Mlliyet Milliyet Blog Milliyet Blog
 
Facebook Connect
Blog Kategorileri
 

01 Temmuz '08

 
Kategori
Güncel
 

Hüzünlü bir veda

Hüzünlü bir veda
 

Hoşcakal Atam


Kaç yaşındaydı o zamanlar anımsamıyor ki. Belki dört, belki de beş. Bir sabah babası onu elinden tutup çalıştığı yere götürdü. Adliyede çalışıyordu babası. Bunu çok zaman geçtikten sonra anlayacaktı.

Büyük bir kapıdan içeriye girdiler. Kafasını okşayan elleri gördü. Gülen yüzle ona bakan insanları gördü. Biraz sonra babasının çalıştığı odaya girdiler.

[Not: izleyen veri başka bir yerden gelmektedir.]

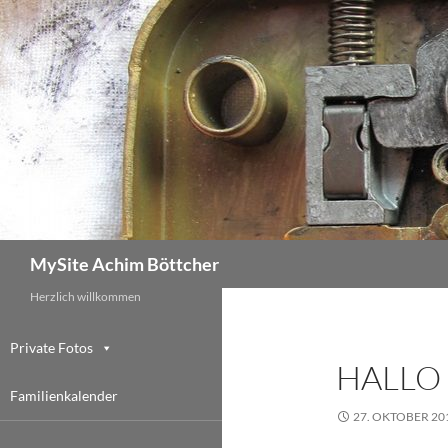
Zum
Inhalt
springen
Suchen
MySite Achim Böttcher
Herzlich willkommen
Private Fotos
HALLO 
Familienkalender
27. OKTOBER 20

Babası büyük bir masaya oturdu. O da onun karşısındaki sandalyeye. Babasının oturduğu koltuğun arkasında şık çerçeve içinde resim vardı. O, babasına sordu "Kim bu?". Babası arkasını döndü, duvardaki resme baktı. "O" dedi "Türkiye'yi kuran Atatürk'tür oğlum".

Çocuğun gözleri resme takılmıştı. Resimde sarışın, mavi gözlü ve olağanüstü güzel bir insan vardı. Çocuğun içi kaynadı ona. O tarihten sonra da hep merak etti Atatürk'ü. Kimdi bu insan?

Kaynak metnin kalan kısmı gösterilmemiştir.